Free Childcare and the Motherhood Penalty: Evidence from São Paulo (with Joao Garcia and Rafael Latham-Proença)
Presented at: NEUDC 2022, LACEA 2022, GeFam Workshop
Latin America consistently has some of the largest child penalties for female work globally, and while subsidized childcare is often advanced as a remedy, the literature on its effectiveness is scarce in this context. This paper estimates the impact of a rapid expansion of public childcare on mothers’ careers in the city of Sao Paulo. We leverage the rollout and expansion of childcare facilities, coupled with detailed data on the labor market and household characteristics, to identify effects on mothers’ labor force participation and earnings. Using a difference-in-differences approach, we compare the child penalty in districts that experienced a large and rapid expansion of childcare with districts with no significant expansion.
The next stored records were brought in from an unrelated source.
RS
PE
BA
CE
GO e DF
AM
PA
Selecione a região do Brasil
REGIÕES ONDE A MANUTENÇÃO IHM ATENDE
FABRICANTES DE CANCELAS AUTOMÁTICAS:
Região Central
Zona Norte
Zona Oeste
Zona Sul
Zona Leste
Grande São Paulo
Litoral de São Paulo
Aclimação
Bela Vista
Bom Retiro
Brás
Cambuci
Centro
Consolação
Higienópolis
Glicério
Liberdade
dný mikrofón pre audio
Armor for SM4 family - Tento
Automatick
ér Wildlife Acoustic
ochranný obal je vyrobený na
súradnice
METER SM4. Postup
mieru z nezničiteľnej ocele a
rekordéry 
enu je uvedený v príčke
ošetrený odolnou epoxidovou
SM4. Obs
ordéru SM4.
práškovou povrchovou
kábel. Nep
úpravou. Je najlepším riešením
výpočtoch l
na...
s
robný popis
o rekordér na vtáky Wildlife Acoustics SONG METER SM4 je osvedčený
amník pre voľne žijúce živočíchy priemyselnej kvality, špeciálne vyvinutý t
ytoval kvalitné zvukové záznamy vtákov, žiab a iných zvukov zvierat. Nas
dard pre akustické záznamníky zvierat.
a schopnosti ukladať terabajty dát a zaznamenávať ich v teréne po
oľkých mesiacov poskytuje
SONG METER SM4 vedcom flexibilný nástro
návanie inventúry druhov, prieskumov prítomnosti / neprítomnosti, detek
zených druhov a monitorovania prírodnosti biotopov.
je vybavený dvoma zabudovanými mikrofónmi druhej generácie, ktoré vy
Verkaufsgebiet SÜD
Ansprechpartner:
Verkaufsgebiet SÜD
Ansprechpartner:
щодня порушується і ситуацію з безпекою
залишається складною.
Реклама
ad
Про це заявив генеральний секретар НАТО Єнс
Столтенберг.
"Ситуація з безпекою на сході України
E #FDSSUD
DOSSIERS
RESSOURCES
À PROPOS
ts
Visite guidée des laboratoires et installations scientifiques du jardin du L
Our results show that an additional seat per child leads to an increase of 6.7 p.p. (20%) in the mothers’ formal employment after the first child’s birth. We do not detect any effect of this expansion on mothers-to-be or fathers. Effects are stronger for low-education mothers and in areas with more women as household heads.
Child Disability and Parental Labor Supply (with João Garcia, Rafael Latham-Proença, and Joana Silva) Submitted
Having a child with a severe congenital disability deeply impacts family life, yet evidence on the economic effects remains limited. This paper examines the impact of a child health shock causing lifelong disability on household labor market outcomes and fertility in Brazil. Using an exogenous shock to disability incidence—the Zika virus epidemic, which caused a surge of microcephaly cases leading to lifelong disability in children—we find that mothers of affected children reduce labor force participation, including informal work, while fathers’ informal employment is reduced . The shock increases the motherhood penalty by 66 percent, and informal employment does not buffer the effects on formal employment. Brazil’s disability payment system supplements income but intensifies maternal employment losses. We find no effects on fertility or partner separation. Results suggest that child health shocks and pandemics have persistent economic impacts beyond immediate health conditions and that, in developing countries, informality and welfare programs shape these impacts.
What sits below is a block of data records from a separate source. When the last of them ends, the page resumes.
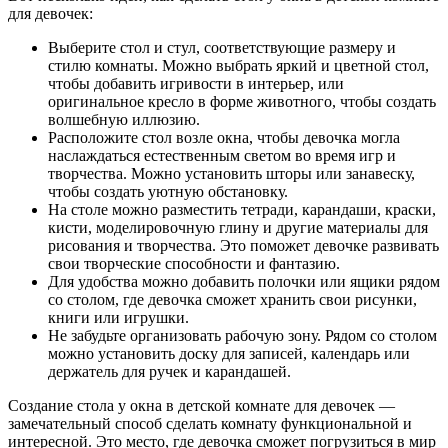
для девочек:
Выберите стол и стул, соответствующие размеру и
стилю комнаты. Можно выбрать яркий и цветной стол,
чтобы добавить игривости в интерьер, или
оригинальное кресло в форме животного, чтобы создать
волшебную иллюзию.
Расположите стол возле окна, чтобы девочка могла
наслаждаться естественным светом во время игр и
творчества. Можно установить шторы или занавеску,
чтобы создать уютную обстановку.
На столе можно разместить тетради, карандаши, краски,
кисти, моделировочную глину и другие материалы для
рисования и творчества. Это поможет девочке развивать
свои творческие способности и фантазию.
Для удобства можно добавить полочки или ящики рядом
со столом, где девочка сможет хранить свои рисунки,
книги или игрушки.
Не забудьте организовать рабочую зону. Рядом со столом
можно установить доску для записей, календарь или
держатель для ручек и карандашей.
Создание стола у окна в детской комнате для девочек —
замечательный способ сделать комнату функциональной и
интересной. Это место, где девочка сможет погрузиться в мир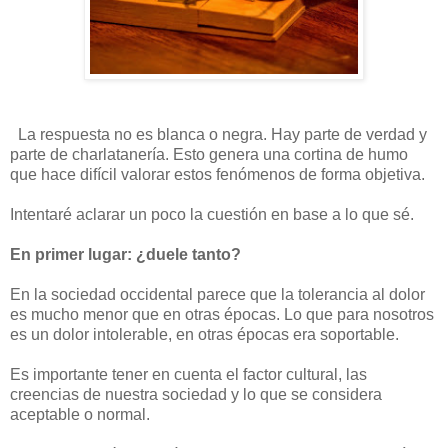
La respuesta no es blanca o negra. Hay parte de verdad y
parte de charlatanería. Esto genera una cortina de humo
que hace difícil valorar estos fenómenos de forma objetiva.
Intentaré aclarar un poco la cuestión en base a lo que sé.
En primer lugar: ¿duele tanto?
En la sociedad occidental parece que la tolerancia al dolor
es mucho menor que en otras épocas. Lo que para nosotros
es un dolor intolerable, en otras épocas era soportable.
Es importante tener en cuenta el factor cultural, las
creencias de nuestra sociedad y lo que se considera
aceptable o normal.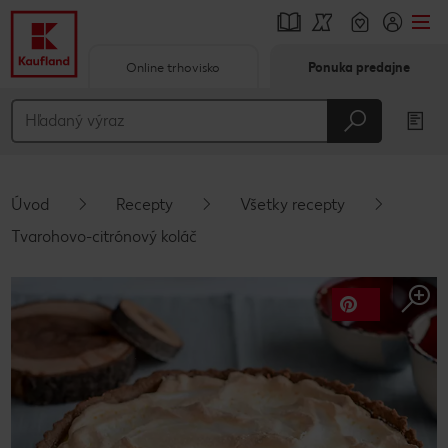
Online trhovisko
Ponuka predajne
Prejsť na
Hlavný obsah
Päta
Úvod
Recepty
Všetky recepty
Vyskakovací bočný panel
Tvarohovo-citrónový koláč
Pentecostal Mayors, Sexual Education, and Teenage Pregnancy (with João Garcia)
A growing literature documents how religious institutions shape behavior through social influence, but less is known about what happens when religious movements gain political power and use the tools of government to advance their agenda. We use a regression discontinuity design on close mayoral elections in Brazil to show that mayors from parties institutionally tied to Pentecostal denominations increase teenage fertility 3 per 1,000 higher (a 40% increase). This effect appears for cohorts exposed to middle school during the administration. Consistent with a school-based mechanism, we find that the likelihood that municipal schools offer sexual education programs falls by 12.5 percentage points, with no changes in state schools outside mayoral control. We also find elevated STD rates, and higher middle school dropout rates, while slightly older cohorts show no effects. Results are not explained by changes in contraceptive availability in public clinics, pointing to sexual education as the primary mechanism. We also find no effects from other right-wing parties, indicating the importance of institutional links to Pentecostal parties.